:: EXCERPTED DATA ::
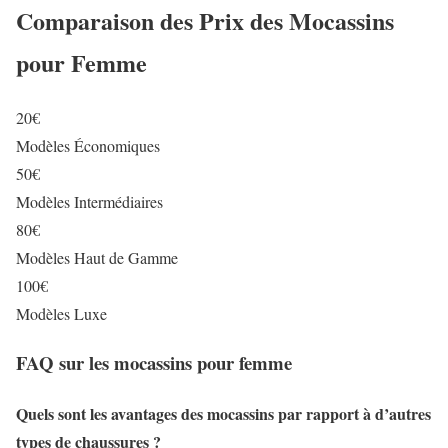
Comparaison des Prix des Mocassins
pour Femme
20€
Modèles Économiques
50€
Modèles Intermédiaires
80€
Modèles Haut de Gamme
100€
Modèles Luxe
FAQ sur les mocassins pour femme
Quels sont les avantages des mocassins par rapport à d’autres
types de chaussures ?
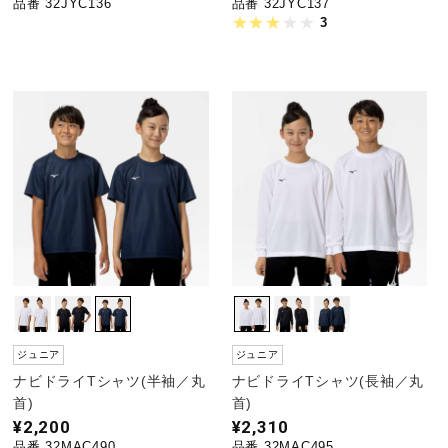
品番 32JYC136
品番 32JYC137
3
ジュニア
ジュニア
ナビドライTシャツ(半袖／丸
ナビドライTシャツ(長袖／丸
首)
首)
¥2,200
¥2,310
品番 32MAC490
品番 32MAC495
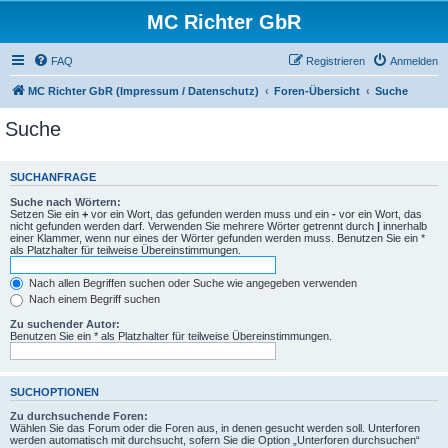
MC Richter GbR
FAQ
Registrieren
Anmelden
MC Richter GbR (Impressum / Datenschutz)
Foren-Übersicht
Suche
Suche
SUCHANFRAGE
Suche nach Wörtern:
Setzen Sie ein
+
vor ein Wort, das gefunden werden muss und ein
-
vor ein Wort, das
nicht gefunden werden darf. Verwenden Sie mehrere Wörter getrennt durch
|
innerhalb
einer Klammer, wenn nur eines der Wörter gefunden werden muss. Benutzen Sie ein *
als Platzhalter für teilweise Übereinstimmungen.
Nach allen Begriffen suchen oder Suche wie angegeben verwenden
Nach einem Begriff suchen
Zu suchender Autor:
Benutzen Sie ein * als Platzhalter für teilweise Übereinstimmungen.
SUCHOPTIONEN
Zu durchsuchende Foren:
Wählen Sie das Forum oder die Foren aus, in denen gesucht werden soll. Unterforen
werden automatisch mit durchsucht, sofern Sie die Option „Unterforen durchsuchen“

:: TASK PROMPT ::
Retype word for word all the material given above, and keep the pictures out.

:: TASK RESULT ::
Comparaison des Prix des Mocassins
pour Femme
20€
Modèles Économiques
50€
Modèles Intermédiaires
80€
Modèles Haut de Gamme
100€
Modèles Luxe
FAQ sur les mocassins pour femme
Quels sont les avantages des mocassins par rapport à d’autres
types de chaussures ?
品番 32JYC136
品番 32JYC137
3
ジュニア
ジュニア
ナビドライTシャツ(半袖／丸
ナビドライTシャツ(長袖／丸
首)
首)
¥2,200
¥2,310
品番 32MAC490
品番 32MAC495
MC Richter GbR
FAQ
Registrieren
Anmelden
MC Richter GbR (Impressum / Datenschutz)
Foren-Übersicht
Suche
Suche
SUCHANFRAGE
Suche nach Wörtern:
Setzen Sie ein
+
vor ein Wort, das gefunden werden muss und ein
-
vor ein Wort, das
nicht gefunden werden darf. Verwenden Sie mehrere Wörter getrennt durch
|
innerhalb
einer Klammer, wenn nur eines der Wörter gefunden werden muss. Benutzen Sie ein *
als Platzhalter für teilweise Übereinstimmungen.
Nach allen Begriffen suchen oder Suche wie angegeben verwenden
Nach einem Begriff suchen
Zu suchender Autor:
Benutzen Sie ein * als Platzhalter für teilweise Übereinstimmungen.
SUCHOPTIONEN
Zu durchsuchende Foren:
Wählen Sie das Forum oder die Foren aus, in denen gesucht werden soll. Unterforen
werden automatisch mit durchsucht, sofern Sie die Option „Unterforen durchsuchen“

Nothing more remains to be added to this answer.